§ EXERCISE DESCRIPTION:
Could you copy out all the lines in the material below where the word "were" occurs?

%%

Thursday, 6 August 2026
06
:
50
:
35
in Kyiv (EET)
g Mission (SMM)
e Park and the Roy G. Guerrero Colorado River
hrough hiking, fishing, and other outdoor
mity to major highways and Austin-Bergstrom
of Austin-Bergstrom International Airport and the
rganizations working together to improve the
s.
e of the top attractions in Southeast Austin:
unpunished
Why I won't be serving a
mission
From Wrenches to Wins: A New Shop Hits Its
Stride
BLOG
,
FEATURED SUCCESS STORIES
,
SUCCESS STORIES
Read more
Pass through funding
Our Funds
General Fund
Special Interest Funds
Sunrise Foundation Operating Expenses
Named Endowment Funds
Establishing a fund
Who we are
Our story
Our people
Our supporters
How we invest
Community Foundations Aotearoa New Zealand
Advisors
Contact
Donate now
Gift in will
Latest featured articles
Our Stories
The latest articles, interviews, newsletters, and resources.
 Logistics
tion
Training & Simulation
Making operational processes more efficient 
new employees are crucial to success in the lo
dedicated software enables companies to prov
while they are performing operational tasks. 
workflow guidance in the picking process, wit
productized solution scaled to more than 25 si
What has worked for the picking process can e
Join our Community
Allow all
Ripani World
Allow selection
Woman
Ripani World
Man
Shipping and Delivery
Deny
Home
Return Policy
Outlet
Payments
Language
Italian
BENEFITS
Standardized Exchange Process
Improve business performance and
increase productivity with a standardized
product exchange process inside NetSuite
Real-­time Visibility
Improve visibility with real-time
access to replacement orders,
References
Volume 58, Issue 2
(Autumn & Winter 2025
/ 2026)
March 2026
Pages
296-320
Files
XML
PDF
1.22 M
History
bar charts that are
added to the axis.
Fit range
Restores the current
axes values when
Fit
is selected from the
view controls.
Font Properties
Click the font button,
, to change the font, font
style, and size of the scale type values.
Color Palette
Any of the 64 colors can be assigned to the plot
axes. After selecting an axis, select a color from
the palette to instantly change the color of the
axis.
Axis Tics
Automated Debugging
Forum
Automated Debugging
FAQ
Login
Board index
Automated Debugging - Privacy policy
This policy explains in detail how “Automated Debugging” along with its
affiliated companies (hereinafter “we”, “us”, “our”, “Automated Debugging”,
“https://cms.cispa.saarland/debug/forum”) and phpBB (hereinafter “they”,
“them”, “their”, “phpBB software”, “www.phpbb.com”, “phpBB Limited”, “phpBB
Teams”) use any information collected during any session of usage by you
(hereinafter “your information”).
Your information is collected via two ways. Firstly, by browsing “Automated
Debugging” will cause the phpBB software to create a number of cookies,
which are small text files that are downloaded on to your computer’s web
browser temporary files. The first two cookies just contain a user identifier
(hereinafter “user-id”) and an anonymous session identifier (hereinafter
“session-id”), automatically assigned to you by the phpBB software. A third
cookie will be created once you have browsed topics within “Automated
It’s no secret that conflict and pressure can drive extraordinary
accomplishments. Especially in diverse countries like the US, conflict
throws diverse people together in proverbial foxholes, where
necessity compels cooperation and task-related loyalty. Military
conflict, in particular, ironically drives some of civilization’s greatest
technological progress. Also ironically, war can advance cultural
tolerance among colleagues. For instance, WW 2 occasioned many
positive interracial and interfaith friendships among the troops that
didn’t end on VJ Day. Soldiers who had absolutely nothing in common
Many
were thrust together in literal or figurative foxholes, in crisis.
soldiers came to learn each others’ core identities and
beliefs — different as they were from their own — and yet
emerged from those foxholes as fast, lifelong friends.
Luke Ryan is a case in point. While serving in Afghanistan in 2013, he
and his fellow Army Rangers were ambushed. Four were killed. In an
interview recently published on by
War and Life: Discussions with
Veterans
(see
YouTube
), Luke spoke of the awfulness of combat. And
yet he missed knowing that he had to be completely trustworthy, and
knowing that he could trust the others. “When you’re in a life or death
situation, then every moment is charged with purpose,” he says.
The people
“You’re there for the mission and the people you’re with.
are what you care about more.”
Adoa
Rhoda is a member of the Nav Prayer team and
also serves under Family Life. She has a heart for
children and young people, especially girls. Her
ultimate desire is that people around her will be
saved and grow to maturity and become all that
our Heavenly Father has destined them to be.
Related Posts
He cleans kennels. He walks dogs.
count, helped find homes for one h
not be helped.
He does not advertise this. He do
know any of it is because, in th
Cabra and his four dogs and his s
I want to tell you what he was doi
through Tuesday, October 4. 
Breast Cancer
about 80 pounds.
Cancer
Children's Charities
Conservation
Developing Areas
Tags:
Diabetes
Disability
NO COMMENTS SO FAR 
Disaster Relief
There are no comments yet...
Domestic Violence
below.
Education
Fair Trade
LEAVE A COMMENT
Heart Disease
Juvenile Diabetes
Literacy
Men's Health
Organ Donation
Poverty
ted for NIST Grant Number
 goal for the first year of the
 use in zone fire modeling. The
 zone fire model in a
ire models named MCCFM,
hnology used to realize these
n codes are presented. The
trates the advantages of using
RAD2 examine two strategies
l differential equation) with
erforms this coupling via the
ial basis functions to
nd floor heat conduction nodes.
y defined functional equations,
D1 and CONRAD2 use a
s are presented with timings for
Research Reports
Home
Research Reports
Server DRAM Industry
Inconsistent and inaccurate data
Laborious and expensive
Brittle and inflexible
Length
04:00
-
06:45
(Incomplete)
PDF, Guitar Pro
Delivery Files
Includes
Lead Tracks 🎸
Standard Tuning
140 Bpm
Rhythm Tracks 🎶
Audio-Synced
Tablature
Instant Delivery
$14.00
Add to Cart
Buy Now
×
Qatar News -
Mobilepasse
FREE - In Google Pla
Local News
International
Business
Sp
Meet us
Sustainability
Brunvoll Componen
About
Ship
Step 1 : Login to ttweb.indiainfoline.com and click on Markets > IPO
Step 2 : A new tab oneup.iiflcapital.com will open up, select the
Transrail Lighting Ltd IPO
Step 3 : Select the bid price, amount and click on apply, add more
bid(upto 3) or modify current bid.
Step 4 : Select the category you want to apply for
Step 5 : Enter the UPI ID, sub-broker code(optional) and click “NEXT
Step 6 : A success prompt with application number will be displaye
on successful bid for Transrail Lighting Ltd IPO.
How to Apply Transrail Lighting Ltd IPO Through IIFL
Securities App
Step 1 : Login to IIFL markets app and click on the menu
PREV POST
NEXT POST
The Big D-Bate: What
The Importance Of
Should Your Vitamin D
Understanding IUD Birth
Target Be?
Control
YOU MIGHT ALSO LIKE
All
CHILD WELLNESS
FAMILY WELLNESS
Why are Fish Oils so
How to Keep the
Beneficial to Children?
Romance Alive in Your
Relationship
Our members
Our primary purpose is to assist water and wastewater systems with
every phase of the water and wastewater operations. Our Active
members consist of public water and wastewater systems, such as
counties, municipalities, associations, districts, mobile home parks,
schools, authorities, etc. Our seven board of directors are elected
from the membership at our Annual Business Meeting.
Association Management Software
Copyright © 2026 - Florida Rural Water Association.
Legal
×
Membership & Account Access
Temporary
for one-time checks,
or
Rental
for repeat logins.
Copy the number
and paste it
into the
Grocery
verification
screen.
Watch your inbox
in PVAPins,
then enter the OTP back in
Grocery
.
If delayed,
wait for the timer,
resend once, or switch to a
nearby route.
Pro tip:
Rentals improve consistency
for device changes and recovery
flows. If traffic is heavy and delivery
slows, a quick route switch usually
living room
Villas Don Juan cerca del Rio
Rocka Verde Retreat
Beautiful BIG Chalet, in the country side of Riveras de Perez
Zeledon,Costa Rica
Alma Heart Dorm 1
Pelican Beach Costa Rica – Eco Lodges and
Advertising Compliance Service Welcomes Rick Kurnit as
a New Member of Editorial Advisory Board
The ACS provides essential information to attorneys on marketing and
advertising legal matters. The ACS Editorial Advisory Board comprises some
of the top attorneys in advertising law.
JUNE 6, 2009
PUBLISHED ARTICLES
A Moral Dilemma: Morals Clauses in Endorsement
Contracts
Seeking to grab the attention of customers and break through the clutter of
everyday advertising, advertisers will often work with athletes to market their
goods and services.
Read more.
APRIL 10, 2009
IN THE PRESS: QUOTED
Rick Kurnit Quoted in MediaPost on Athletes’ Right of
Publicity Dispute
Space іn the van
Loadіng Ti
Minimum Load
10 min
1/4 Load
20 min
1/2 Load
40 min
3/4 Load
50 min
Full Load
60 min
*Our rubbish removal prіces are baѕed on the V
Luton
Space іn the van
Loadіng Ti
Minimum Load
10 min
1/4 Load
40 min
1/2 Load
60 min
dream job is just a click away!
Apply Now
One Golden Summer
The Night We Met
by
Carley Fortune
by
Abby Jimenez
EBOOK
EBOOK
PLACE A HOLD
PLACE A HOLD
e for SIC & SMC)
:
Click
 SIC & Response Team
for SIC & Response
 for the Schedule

%%

§ RESPONSE TO THIS EXERCISE:
were thrust together in literal or figurative foxholes, in crisis.
beliefs — different as they were from their own — and yet
and his fellow Army Rangers were ambushed. Four were killed. In an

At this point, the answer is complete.